### EXERCISE DETAILS
Every line containing "sidebar" should be identified and copied from the data below.

----------

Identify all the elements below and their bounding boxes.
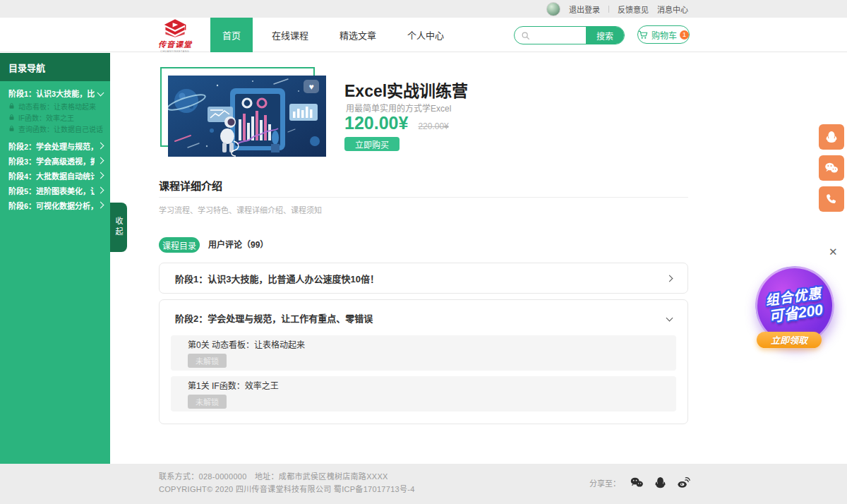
cart-count-badge: 1 (680, 30, 689, 40)
wechat-icon (824, 161, 839, 175)
price-row: 120.00¥ 220.00¥ (344, 113, 449, 133)
course-cover-illustration (168, 76, 326, 157)
share-label: 分享至： (589, 477, 620, 488)
stage-label: 阶段4：大批数据自动统计分析，... (8, 170, 95, 181)
user-avatar[interactable] (546, 2, 560, 16)
nav-menu: 首页 在线课程 精选文章 个人中心 (210, 18, 456, 52)
locked-status-badge: 未解锁 (188, 395, 227, 409)
course-subtitle: 用最简单实用的方式学Excel (346, 102, 451, 114)
stage-label: 阶段5：进阶图表美化，让汇报一... (8, 185, 95, 196)
wechat-contact-button[interactable] (819, 155, 844, 181)
course-page: 退出登录 反馈意见 消息中心 传音课堂 CHUANYINKETANG 首页 在线… (0, 0, 847, 504)
cart-icon (638, 30, 649, 40)
lock-icon (8, 102, 15, 109)
catalog-sidebar: 目录导航 阶段1：认识3大技能，比普通人... 动态看板：让表格动起来 IF函数… (0, 53, 110, 464)
accordion-stage-1[interactable]: 阶段1：认识3大技能，比普通人办公速度快10倍！ (159, 263, 688, 294)
brand-subtitle: CHUANYINKETANG (161, 49, 190, 53)
footer-copyright: COPYRIGHT© 2020 四川传音课堂科技有限公司 蜀ICP备170177… (159, 483, 415, 494)
lesson-title: 第0关 动态看板：让表格动起来 (188, 338, 659, 350)
feedback-link[interactable]: 反馈意见 (618, 4, 649, 15)
detail-summary: 学习流程、学习特色、课程详细介绍、课程须知 (159, 204, 322, 215)
course-cover (168, 76, 326, 157)
accordion-stage-2-header[interactable]: 阶段2：学会处理与规范，让工作有重点、零错误 (160, 300, 687, 335)
search-button[interactable]: 搜索 (586, 26, 624, 44)
qq-icon (824, 130, 839, 144)
lock-icon (8, 114, 15, 121)
nav-item-home[interactable]: 首页 (210, 18, 253, 52)
sidebar-stage-3[interactable]: 阶段3：学会高级透视，拥有同时... (0, 153, 110, 168)
chevron-down-icon (666, 314, 673, 321)
heart-icon: ♥ (308, 82, 313, 92)
logout-link[interactable]: 退出登录 (569, 4, 600, 15)
accordion-stage-title: 阶段1：认识3大技能，比普通人办公速度快10倍！ (175, 272, 379, 285)
cart-button[interactable]: 购物车 1 (637, 25, 690, 44)
chevron-right-icon (666, 275, 673, 282)
buy-now-button[interactable]: 立即购买 (344, 137, 400, 151)
chevron-right-icon (97, 143, 104, 150)
divider (159, 197, 688, 198)
sidebar-stage-1[interactable]: 阶段1：认识3大技能，比普通人... (0, 85, 110, 100)
favorite-button[interactable]: ♥ (304, 80, 319, 93)
share-bar: 分享至： (589, 476, 691, 489)
sidebar-title: 目录导航 (0, 53, 110, 81)
qq-contact-button[interactable] (819, 124, 844, 150)
sidebar-lesson-locked-2[interactable]: IF函数：效率之王 (0, 112, 110, 123)
phone-icon (825, 193, 838, 205)
footer (0, 464, 847, 504)
sidebar-stage-2[interactable]: 阶段2：学会处理与规范，让工作... (0, 138, 110, 153)
lesson-row-2[interactable]: 第1关 IF函数：效率之王 未解锁 (171, 376, 676, 412)
footer-contact: 联系方式：028-0000000 地址：成都市武侯区槐树店南路XXXX (159, 470, 388, 481)
stage-label: 阶段2：学会处理与规范，让工作... (8, 140, 95, 152)
cart-label: 购物车 (651, 29, 677, 41)
nav-item-articles[interactable]: 精选文章 (328, 18, 388, 52)
share-wechat-icon[interactable] (630, 476, 644, 489)
locked-lesson-label: IF函数：效率之王 (18, 112, 74, 123)
chevron-right-icon (97, 172, 104, 179)
topbar-divider (608, 6, 609, 13)
tab-course-catalog[interactable]: 课程目录 (159, 237, 200, 253)
stage-label: 阶段6：可视化数据分析，帮老板... (8, 200, 95, 211)
messages-link[interactable]: 消息中心 (657, 4, 688, 15)
locked-lesson-label: 查询函数：让数据自己说话 (18, 124, 103, 134)
chevron-right-icon (97, 157, 104, 164)
brand-name: 传音课堂 (158, 38, 192, 49)
accordion-stage-title: 阶段2：学会处理与规范，让工作有重点、零错误 (175, 311, 373, 325)
topbar: 退出登录 反馈意见 消息中心 (0, 0, 847, 18)
locked-status-badge: 未解锁 (188, 354, 227, 368)
lock-icon (8, 125, 15, 132)
search-box: 搜索 (514, 26, 625, 44)
promo-close-icon[interactable]: ✕ (829, 246, 838, 258)
phone-contact-button[interactable] (819, 186, 844, 212)
nav-item-courses[interactable]: 在线课程 (260, 18, 320, 52)
detail-heading: 课程详细介绍 (159, 178, 222, 193)
locked-lesson-label: 动态看板：让表格动起来 (18, 101, 96, 112)
search-input[interactable] (534, 28, 586, 43)
lesson-row-1[interactable]: 第0关 动态看板：让表格动起来 未解锁 (171, 335, 676, 371)
lesson-title: 第1关 IF函数：效率之王 (188, 379, 659, 391)
accordion-stage-2: 阶段2：学会处理与规范，让工作有重点、零错误 第0关 动态看板：让表格动起来 未… (159, 299, 688, 424)
share-qq-icon[interactable] (654, 476, 667, 489)
current-price: 120.00¥ (344, 113, 408, 133)
tab-user-comments[interactable]: 用户评论（99） (208, 237, 268, 253)
chevron-right-icon (97, 187, 104, 194)
stage-label: 阶段1：认识3大技能，比普通人... (8, 88, 95, 99)
sidebar-stage-5[interactable]: 阶段5：进阶图表美化，让汇报一... (0, 183, 110, 198)
brand-icon (163, 19, 187, 37)
original-price: 220.00¥ (418, 121, 448, 131)
sidebar-stage-6[interactable]: 阶段6：可视化数据分析，帮老板... (0, 198, 110, 212)
claim-coupon-button[interactable]: 立即领取 (757, 332, 822, 348)
chevron-right-icon (97, 202, 104, 209)
sidebar-collapse-button[interactable]: 收起 (110, 203, 127, 252)
stage-label: 阶段3：学会高级透视，拥有同时... (8, 155, 95, 167)
search-icon (521, 31, 530, 40)
sidebar-lesson-locked-3[interactable]: 查询函数：让数据自己说话 (0, 123, 110, 134)
chevron-down-icon (97, 90, 104, 97)
sidebar-stage-4[interactable]: 阶段4：大批数据自动统计分析，... (0, 168, 110, 183)
nav-item-profile[interactable]: 个人中心 (395, 18, 456, 52)
collapse-label: 收起 (113, 217, 124, 238)
brand-logo[interactable]: 传音课堂 CHUANYINKETANG (155, 19, 195, 53)
course-title: Excel实战训练营 (344, 78, 468, 102)
share-weibo-icon[interactable] (676, 476, 691, 489)
sidebar-lesson-locked-1[interactable]: 动态看板：让表格动起来 (0, 100, 110, 112)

----------

### EXPECTED ANSWER
catalog-sidebar: 目录导航 阶段1：认识3大技能，比普通人... 动态看板：让表格动起来 IF函数… (0, 53, 110, 464)
sidebar-stage-3[interactable]: 阶段3：学会高级透视，拥有同时... (0, 153, 110, 168)
sidebar-stage-1[interactable]: 阶段1：认识3大技能，比普通人... (0, 85, 110, 100)
sidebar-title: 目录导航 (0, 53, 110, 81)
sidebar-lesson-locked-2[interactable]: IF函数：效率之王 (0, 112, 110, 123)
sidebar-stage-2[interactable]: 阶段2：学会处理与规范，让工作... (0, 138, 110, 153)
sidebar-stage-5[interactable]: 阶段5：进阶图表美化，让汇报一... (0, 183, 110, 198)
sidebar-stage-6[interactable]: 阶段6：可视化数据分析，帮老板... (0, 198, 110, 212)
sidebar-collapse-button[interactable]: 收起 (110, 203, 127, 252)
sidebar-lesson-locked-3[interactable]: 查询函数：让数据自己说话 (0, 123, 110, 134)
sidebar-stage-4[interactable]: 阶段4：大批数据自动统计分析，... (0, 168, 110, 183)
sidebar-lesson-locked-1[interactable]: 动态看板：让表格动起来 (0, 100, 110, 112)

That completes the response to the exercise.